Feels weird, and slightly ironic, starting a blog post about the diabetes-related things I don’t share here on the diabetes blog I’ve written here on the open Internet about my personal experiences with the disease.  It’s been ten years of this – the idea that there’s crap I don’t talk about might seem like a big fat lie.

But there are plenty of things I have decided not to share, both in the realm of diabetes and in the regular flow of insulin-free life.  I’m an oddly private person, considering what I do professionally.  So what do I share, and what do I choose not to share, and why?

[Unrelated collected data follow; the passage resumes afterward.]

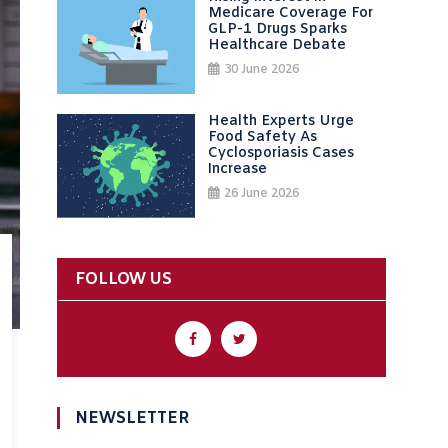
Medicare Coverage For
GLP-1 Drugs Sparks
Healthcare Debate
30 June 2026
Health Experts Urge
Food Safety As
Cyclosporiasis Cases
Increase
26 June 2026
FOLLOW US
NEWSLETTER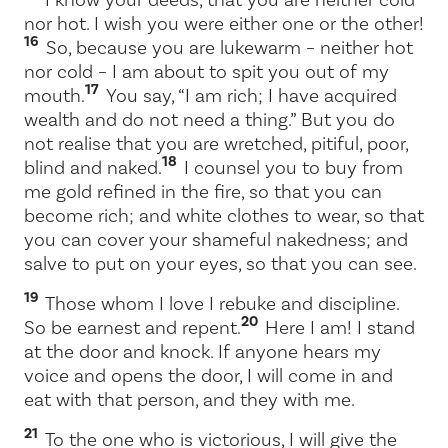
nor hot. I wish you were either one or the other!
16
So, because you are lukewarm – neither hot
nor cold – I am about to spit you out of my
17
mouth.
You say, “I am rich; I have acquired
wealth and do not need a thing.” But you do
not realise that you are wretched, pitiful, poor,
18
blind and naked.
I counsel you to buy from
me gold refined in the fire, so that you can
become rich; and white clothes to wear, so that
you can cover your shameful nakedness; and
salve to put on your eyes, so that you can see.
19
Those whom I love I rebuke and discipline.
20
So be earnest and repent.
Here I am! I stand
at the door and knock. If anyone hears my
voice and opens the door, I will come in and
eat with that person, and they with me.
21
To the one who is victorious, I will give the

“You put it out there, so you’re inviting people to judge you.”
That’s true.  By putting our lives “out there,” we are giving people information to judge us, for better or for worse. Giving the specifics of my lab work results or my weight or my fasting blood sugar this morning provides people with a window into my health reality.  It lets people put me into a statistic, or a range, or an assumption.  Some people are comfortable with allowing that kind of access.  I have come to realize that I’m not that kind of person.  No, I won’t tell you my A1C, even if it’s stellar and in-range and covered in fucking glitter.  I work very hard to manage this disease, and I’ve come to realize that I’m not the kind of person who does well being judged for that specific number, especially when that judgment attempts to minimize my efforts.

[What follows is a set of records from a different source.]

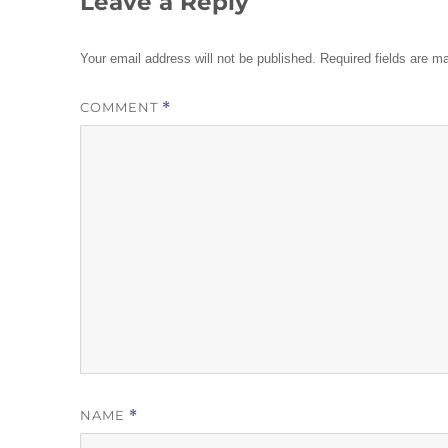
Leave a Reply
Your email address will not be published.
Required fields are 
COMMENT
*
NAME
*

Because (being totally honest), I cared very much about the critique for a few years.  There was a time when I posted about my A1C while preparing for pregnancy (it was higher than what my doctor’s recommended, and I was writing about my struggle in bringing it down to baby range), and the comments that came back about my number ranged in their tone and sentiment.  Invited, warranted, or not, I can handle critical commentary, but there is a fine line between “constructive criticism” and “cruelty.”  And once I stopped getting all twitchy about the unsupportive commentary (because it’s not all going to be supportive), I felt a lot better.  Getting older has made me care less about being judged and more comfortable and confident about my decisions, decisions like not sharing my personal lab data.  Or like decisions to write about diabetes online in the first place.

“Just because you give them a window doesn’t mean you have to give them a door.”
We are not obligated to share.  We chose to share.  I write this website, and will continue to write here, because of the connection to the diabetes community that sharing fosters.  I love that part of it.  It took me a long time to realize where my boundaries are, and to feel comfortable staying within them.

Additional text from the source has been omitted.